◆ **WHAT TO PRODUCE**
Copy out the data that comes next, character for character, and leave the images aside.
MATERIAL FOR THIS EXERCISE below:
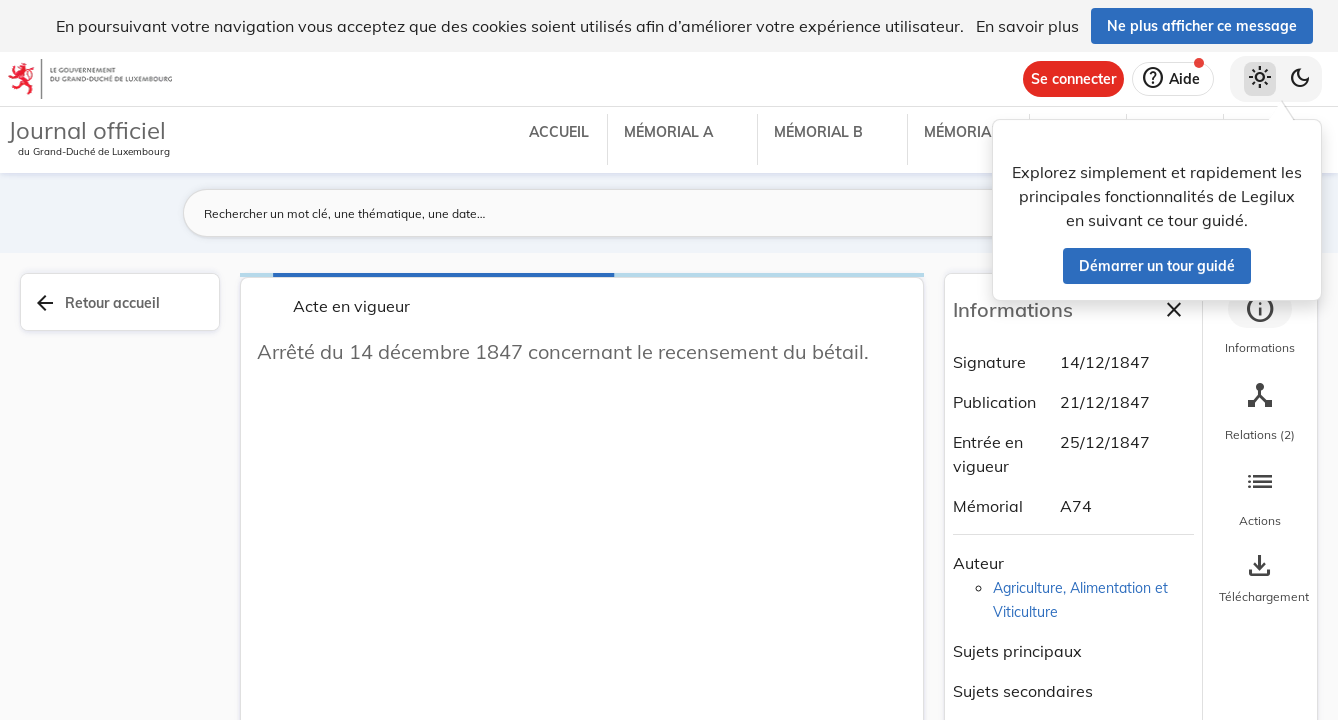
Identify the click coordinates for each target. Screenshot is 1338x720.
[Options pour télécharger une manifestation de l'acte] (1260, 579)
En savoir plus (1027, 26)
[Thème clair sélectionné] (1260, 79)
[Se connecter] (1073, 79)
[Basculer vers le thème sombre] (1300, 79)
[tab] (1260, 325)
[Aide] (1173, 79)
End of MATERIAL FOR THIS EXERCISE.
◆ **TASK ANSWER**
Identify the click coordinates for each target. Screenshot is 1338x720.
[Options pour télécharger une manifestation de l'acte] (1260, 579)
En savoir plus (1027, 26)
[Thème clair sélectionné] (1260, 79)
[Se connecter] (1073, 79)
[Basculer vers le thème sombre] (1300, 79)
[tab] (1260, 325)
[Aide] (1173, 79)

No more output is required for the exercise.